A cup of flour can weigh anywhere from about 110 g (sifted) to 160 g (scooped and packed) — a swing of over 40% in the most important ingredient in most recipes. Sugar, cocoa, and powdered sugar vary too. Weighing removes that variable completely: 125 g is 125 g, no matter who measures it or how humid the kitchen is.
What you gain by weighing
- Consistency — the same result every single time.
- Accuracy — no more dry, dense bakes from over-measured flour.
- Easy scaling — doubling or halving is simple arithmetic, with no awkward “⅔ of ¾ cup”.
- Less washing up — weigh everything into one bowl, taring between ingredients.

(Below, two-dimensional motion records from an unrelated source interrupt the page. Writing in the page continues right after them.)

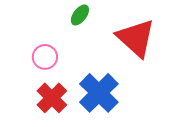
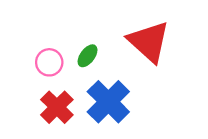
green ellipse: (80, 15) -> (88, 56), moved

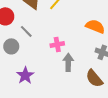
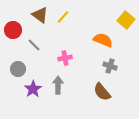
gray circle: (11, 46) -> (18, 69), moved
gray arrow: (68, 62) -> (58, 85), moved

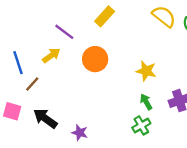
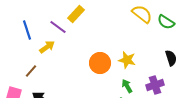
yellow rectangle: (105, 16) -> (76, 14), moved
orange circle: (95, 59) -> (100, 63), moved
blue line: (18, 63) -> (27, 30), moved

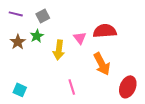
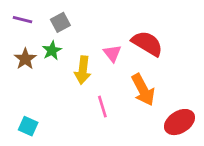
red semicircle: (105, 31) -> (147, 43), turned 35
pink line: (72, 87) -> (102, 107), moved
red ellipse: (128, 87) -> (180, 122), turned 35

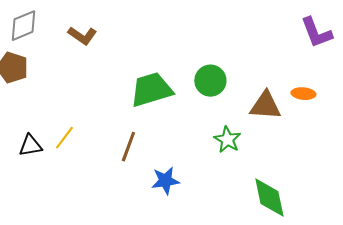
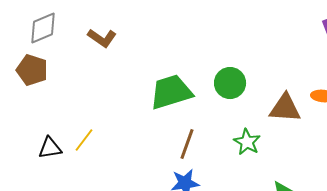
brown line: (128, 147) -> (187, 144), moved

- Better recipes — most professional and international recipes are written in grams.
How to start baking by weight
- Get a digital scale that switches between grams and ounces (inexpensive and the highest-return baking tool there is).
- Put your bowl on the scale and press tare to zero it.
- Add each ingredient to the target weight, taring between them.
- If a recipe only gives cups, convert it once and note the grams in the margin.
Liquids can still be measured by volume (1 cup of water ≈ 240 g), but for flour, sugar, and other dry staples, weighing is far more reliable.